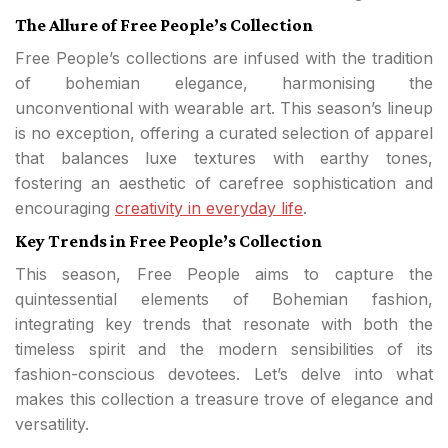
The Allure of Free People’s Collection
Free People’s collections are infused with the tradition
of bohemian elegance, harmonising the
unconventional with wearable art. This season’s lineup
is no exception, offering a curated selection of apparel
that balances luxe textures with earthy tones,
fostering an aesthetic of carefree sophistication and
encouraging
creativity in everyday life
.
Key Trends in Free People’s Collection
This season, Free People aims to capture the
quintessential elements of Bohemian fashion,
integrating key trends that resonate with both the
timeless spirit and the modern sensibilities of its
fashion-conscious devotees. Let’s delve into what
makes this collection a treasure trove of elegance and
versatility.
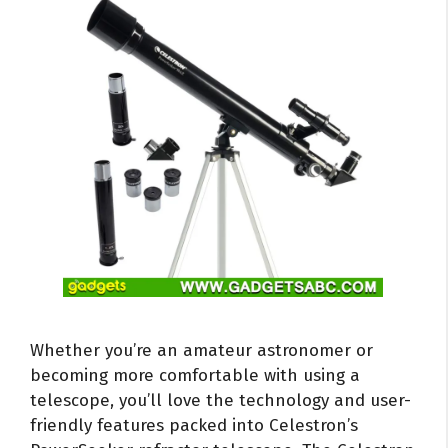
Whether you’re an amateur astronomer or
becoming more comfortable with using a
telescope, you’ll love the technology and user-
friendly features packed into Celestron’s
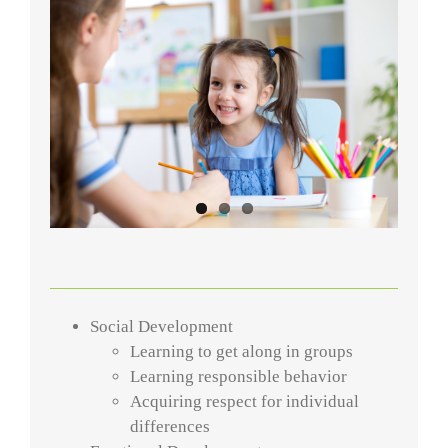
Social Development
Learning to get along in groups
Learning responsible behavior
Acquiring respect for individual
differences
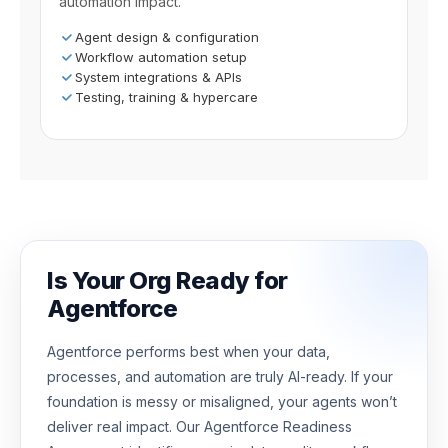
automation impact.
Agent design & configuration
Workflow automation setup
System integrations & APIs
Testing, training & hypercare
Is Your Org Ready for
Agentforce
Agentforce performs best when your data,
processes, and automation are truly AI-ready. If your
foundation is messy or misaligned, your agents won’t
deliver real impact. Our Agentforce Readiness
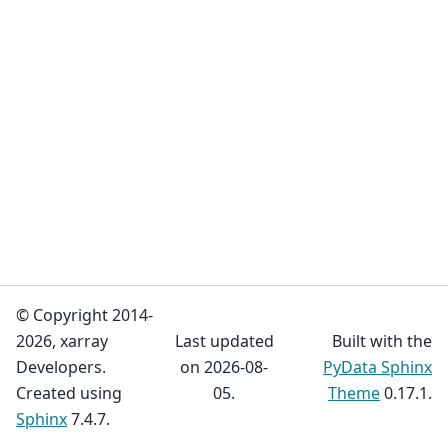
© Copyright 2014-
2026, xarray
Last updated
Built with the
Developers.
on 2026-08-
PyData Sphinx
Created using
05.
Theme
0.17.1.
Sphinx
7.4.7.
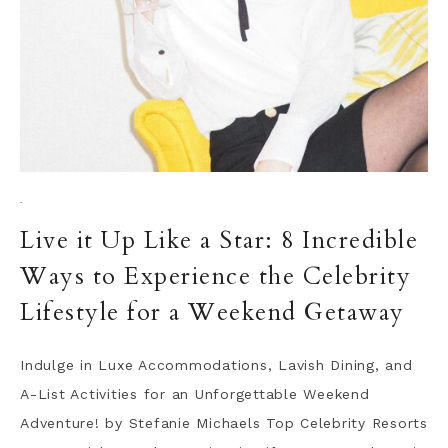
·
Live it Up Like a Star: 8 Incredible
Ways to Experience the Celebrity
Lifestyle for a Weekend Getaway
Indulge in Luxe Accommodations, Lavish Dining, and
A-List Activities for an Unforgettable Weekend
Adventure! by Stefanie Michaels Top Celebrity Resorts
- - -
## WHAT TO DO
From the listing above, pick out every line containing "People".

## REPLY
The Allure of Free People’s Collection
Free People’s collections are infused with the tradition
Key Trends in Free People’s Collection
This season, Free People aims to capture the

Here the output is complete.